Really what much else could you ask for?

It only takes 1 trusted friend to verify the codebase, and from there it can spread. Luckily there are a lot of talented people on the Internet whom several people can vouch for, easy to find. It's pretty much a non-problem in the age of the Internet.

The same natural logic applies to anything else really... like cars - "yo what car do you trust?"

It's just the nature of living. If you don't have the skills, you need to find someone who does to trust. And no just because it comes from a company doesn't mean you can trust it, that's a fallacy. "Safety" doesn't necessary equate to "profits" which is what a business needs to live.

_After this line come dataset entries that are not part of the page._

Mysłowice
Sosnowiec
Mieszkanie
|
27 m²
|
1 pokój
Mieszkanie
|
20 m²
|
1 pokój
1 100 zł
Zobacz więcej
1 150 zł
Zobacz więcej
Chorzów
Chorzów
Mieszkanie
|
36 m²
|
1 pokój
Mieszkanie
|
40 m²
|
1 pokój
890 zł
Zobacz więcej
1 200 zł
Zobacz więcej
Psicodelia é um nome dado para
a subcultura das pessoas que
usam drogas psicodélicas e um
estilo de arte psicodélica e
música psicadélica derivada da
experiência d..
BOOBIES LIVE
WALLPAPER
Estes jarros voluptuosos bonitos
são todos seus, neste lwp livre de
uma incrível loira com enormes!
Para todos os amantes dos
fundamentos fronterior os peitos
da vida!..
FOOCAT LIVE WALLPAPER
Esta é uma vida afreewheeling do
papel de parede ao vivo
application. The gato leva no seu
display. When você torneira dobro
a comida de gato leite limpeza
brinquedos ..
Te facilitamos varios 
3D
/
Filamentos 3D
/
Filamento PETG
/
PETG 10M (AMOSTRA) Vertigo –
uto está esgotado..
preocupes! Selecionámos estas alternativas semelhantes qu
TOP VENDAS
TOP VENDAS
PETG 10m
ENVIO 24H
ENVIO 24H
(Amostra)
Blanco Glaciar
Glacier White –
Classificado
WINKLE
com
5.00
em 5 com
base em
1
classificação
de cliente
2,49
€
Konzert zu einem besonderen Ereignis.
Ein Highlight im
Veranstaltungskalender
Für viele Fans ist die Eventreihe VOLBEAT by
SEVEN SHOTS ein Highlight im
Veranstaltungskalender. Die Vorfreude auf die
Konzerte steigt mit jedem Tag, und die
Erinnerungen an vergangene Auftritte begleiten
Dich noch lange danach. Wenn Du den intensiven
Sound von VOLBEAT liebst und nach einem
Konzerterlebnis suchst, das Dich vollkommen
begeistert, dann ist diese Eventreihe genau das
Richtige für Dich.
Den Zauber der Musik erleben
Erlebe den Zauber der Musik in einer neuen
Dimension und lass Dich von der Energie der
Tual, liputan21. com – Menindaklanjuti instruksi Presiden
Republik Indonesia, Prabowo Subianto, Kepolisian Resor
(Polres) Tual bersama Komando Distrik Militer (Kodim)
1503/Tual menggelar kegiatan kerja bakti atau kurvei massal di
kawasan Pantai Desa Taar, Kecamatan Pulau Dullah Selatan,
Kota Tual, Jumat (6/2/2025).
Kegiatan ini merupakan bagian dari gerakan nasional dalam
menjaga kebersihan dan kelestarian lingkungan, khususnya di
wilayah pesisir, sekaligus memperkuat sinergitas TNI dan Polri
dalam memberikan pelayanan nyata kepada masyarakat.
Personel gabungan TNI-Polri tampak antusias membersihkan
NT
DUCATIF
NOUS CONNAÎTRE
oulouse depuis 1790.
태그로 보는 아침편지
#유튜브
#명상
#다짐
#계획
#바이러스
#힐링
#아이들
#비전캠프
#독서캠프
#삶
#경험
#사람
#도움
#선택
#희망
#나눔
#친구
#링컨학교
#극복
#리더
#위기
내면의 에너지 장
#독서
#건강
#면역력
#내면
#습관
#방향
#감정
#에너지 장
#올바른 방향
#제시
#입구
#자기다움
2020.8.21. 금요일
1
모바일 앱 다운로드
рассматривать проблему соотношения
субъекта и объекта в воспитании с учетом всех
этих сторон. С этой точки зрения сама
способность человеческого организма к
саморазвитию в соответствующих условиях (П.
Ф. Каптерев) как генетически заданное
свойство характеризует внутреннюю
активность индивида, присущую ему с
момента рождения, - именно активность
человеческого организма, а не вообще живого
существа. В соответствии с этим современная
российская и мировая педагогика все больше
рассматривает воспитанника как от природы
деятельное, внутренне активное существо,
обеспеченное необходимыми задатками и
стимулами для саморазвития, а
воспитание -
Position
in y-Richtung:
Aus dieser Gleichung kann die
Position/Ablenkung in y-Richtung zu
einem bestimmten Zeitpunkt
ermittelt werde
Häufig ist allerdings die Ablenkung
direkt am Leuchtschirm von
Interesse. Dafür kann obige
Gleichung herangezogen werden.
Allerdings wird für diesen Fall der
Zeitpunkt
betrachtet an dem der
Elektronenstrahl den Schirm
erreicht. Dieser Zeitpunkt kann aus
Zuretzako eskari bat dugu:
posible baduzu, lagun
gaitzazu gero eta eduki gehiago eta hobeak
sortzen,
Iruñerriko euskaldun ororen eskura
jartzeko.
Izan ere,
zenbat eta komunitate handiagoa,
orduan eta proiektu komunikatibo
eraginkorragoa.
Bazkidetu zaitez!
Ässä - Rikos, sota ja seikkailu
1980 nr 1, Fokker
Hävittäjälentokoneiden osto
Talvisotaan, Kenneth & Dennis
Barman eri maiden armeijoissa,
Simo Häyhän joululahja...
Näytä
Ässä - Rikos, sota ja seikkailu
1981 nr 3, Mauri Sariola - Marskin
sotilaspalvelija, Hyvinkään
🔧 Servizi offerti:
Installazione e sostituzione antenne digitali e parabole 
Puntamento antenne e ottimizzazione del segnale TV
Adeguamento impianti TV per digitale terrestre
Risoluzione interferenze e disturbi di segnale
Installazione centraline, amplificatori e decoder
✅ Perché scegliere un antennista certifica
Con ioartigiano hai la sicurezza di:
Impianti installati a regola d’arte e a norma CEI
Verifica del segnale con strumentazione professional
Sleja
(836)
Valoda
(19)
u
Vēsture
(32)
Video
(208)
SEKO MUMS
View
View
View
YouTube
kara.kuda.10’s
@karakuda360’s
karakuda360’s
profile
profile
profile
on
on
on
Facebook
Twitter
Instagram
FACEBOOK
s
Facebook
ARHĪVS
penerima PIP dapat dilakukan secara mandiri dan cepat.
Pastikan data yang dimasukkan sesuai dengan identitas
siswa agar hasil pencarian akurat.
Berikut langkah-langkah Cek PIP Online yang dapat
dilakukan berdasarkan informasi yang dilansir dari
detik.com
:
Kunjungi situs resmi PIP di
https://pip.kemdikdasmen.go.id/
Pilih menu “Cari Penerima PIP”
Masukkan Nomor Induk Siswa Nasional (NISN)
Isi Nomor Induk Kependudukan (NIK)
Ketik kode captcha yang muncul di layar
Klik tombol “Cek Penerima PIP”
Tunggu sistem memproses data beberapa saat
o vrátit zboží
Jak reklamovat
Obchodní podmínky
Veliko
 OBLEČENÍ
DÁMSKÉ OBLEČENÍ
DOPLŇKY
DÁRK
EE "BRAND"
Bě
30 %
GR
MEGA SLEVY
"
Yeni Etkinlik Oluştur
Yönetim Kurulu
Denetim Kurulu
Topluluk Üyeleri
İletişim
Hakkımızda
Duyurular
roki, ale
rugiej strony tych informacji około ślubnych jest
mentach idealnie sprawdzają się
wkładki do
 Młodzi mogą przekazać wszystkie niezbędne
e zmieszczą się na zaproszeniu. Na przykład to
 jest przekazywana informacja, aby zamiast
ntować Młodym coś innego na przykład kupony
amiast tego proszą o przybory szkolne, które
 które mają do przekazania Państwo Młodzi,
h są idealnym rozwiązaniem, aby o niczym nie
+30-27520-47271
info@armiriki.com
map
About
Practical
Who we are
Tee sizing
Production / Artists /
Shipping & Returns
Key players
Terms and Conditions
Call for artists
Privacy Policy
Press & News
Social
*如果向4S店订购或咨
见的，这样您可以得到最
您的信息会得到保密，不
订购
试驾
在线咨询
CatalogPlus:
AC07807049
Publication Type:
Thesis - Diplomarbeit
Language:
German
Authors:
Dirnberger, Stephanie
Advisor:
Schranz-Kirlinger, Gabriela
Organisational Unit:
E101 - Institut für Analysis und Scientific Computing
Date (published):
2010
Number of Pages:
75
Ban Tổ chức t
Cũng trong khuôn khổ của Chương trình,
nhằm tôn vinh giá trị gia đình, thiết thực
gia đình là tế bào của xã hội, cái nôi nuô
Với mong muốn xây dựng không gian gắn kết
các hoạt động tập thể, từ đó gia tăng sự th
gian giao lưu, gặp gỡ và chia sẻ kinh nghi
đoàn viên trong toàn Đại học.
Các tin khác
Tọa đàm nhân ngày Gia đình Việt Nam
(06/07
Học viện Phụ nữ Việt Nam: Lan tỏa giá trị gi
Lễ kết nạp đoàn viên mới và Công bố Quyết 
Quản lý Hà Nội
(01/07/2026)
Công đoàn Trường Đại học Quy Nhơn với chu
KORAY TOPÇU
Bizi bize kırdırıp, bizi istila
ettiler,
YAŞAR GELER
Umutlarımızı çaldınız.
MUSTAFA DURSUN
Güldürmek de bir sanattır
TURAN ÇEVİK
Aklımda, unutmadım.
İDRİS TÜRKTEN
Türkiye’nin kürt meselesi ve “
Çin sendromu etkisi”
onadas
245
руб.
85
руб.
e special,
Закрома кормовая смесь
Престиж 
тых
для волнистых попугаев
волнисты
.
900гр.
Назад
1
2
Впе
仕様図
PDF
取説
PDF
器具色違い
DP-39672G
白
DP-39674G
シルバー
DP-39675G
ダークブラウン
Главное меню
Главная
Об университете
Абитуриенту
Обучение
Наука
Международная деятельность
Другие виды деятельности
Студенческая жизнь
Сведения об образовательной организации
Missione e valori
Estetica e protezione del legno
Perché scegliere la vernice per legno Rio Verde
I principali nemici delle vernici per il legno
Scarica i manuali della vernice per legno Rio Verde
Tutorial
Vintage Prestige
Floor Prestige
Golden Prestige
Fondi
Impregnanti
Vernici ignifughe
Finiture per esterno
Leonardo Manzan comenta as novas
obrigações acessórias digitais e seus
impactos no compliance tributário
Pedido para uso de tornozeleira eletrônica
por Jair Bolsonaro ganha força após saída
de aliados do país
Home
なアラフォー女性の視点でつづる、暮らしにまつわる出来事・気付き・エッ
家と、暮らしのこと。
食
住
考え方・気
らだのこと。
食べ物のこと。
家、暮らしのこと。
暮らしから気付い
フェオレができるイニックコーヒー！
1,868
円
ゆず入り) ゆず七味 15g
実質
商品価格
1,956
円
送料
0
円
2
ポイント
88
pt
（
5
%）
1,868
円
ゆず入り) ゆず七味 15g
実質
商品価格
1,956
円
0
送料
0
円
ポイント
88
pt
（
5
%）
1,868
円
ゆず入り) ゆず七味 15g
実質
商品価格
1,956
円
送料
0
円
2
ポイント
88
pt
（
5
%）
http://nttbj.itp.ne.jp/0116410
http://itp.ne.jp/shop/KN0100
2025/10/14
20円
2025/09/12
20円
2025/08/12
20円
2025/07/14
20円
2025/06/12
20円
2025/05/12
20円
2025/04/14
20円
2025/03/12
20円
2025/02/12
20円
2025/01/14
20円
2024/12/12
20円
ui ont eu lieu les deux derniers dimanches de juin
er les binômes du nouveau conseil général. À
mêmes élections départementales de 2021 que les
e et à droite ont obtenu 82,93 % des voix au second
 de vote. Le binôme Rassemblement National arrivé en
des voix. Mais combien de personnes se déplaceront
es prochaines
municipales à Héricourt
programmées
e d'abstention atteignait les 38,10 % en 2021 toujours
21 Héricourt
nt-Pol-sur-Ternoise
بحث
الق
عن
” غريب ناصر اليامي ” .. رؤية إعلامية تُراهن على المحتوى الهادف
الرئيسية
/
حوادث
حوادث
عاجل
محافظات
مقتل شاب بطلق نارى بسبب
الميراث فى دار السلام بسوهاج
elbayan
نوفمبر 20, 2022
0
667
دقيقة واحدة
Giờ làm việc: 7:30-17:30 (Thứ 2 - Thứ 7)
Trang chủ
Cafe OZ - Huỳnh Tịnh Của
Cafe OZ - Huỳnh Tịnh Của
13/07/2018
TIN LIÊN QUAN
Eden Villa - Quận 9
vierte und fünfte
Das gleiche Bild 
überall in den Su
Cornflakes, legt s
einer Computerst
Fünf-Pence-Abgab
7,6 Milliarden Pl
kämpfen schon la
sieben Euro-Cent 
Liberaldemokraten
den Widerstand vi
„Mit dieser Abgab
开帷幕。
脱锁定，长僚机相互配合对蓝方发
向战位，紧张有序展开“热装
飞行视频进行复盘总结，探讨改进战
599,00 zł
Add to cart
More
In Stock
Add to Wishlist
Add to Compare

It's an organism.



I'm certainly not equating safety to profits, but I think that a company such as Microsoft with decades of experience distributing cryptographically verified software to a range of demanding consumers (e.g. governments) and being big enough to be able to have teams running things like their certificate authority infrastructure, is much more likely to produce secure binary distributions than some GitHub Actions and shell scripts.

I don't think your car analogy quite fits, as there are ongoing updates, and it's not like the end-user perception of regular VSCode, or backdoored VSCode, are going to be any different until someone spots the backdoor (and we can't rely on that).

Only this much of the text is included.